### What you will do
Reproduce the listing word for word, leaving every picture behind.

### Data section
+===+
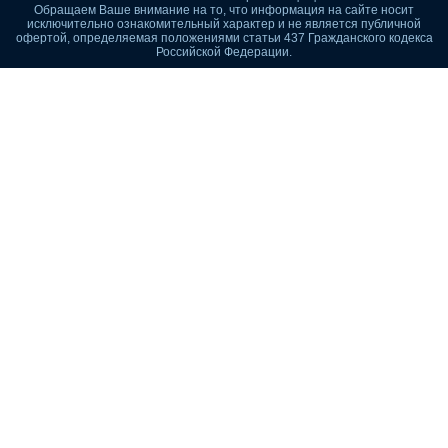
Обращаем Ваше внимание на то, что информация на сайте носит
исключительно ознакомительный характер и не является публичной
офертой, определяемая положениями статьи 437 Гражданского кодекса
Российской Федерации.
+===+
### Solution to the exercise
Обращаем Ваше внимание на то, что информация на сайте носит
исключительно ознакомительный характер и не является публичной
офертой, определяемая положениями статьи 437 Гражданского кодекса
Российской Федерации.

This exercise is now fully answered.